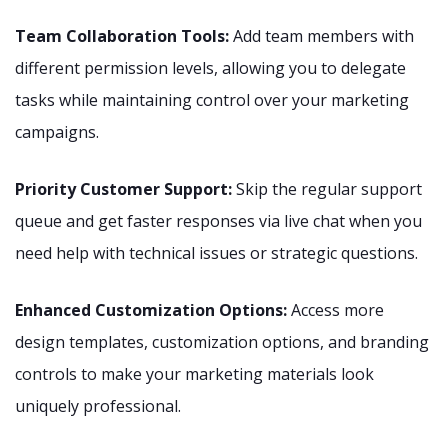
Team Collaboration Tools:
Add team members with
different permission levels, allowing you to delegate
tasks while maintaining control over your marketing
campaigns.
Priority Customer Support:
Skip the regular support
queue and get faster responses via live chat when you
need help with technical issues or strategic questions.
Enhanced Customization Options:
Access more
design templates, customization options, and branding
controls to make your marketing materials look
uniquely professional.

---*---

# [WORK TASK]
Return each entry exactly as it appears above, but exclude the pictures.

# [PROBLEM SOLUTION]
Team Collaboration Tools:
Add team members with
different permission levels, allowing you to delegate
tasks while maintaining control over your marketing
campaigns.
Priority Customer Support:
Skip the regular support
queue and get faster responses via live chat when you
need help with technical issues or strategic questions.
Enhanced Customization Options:
Access more
design templates, customization options, and branding
controls to make your marketing materials look
uniquely professional.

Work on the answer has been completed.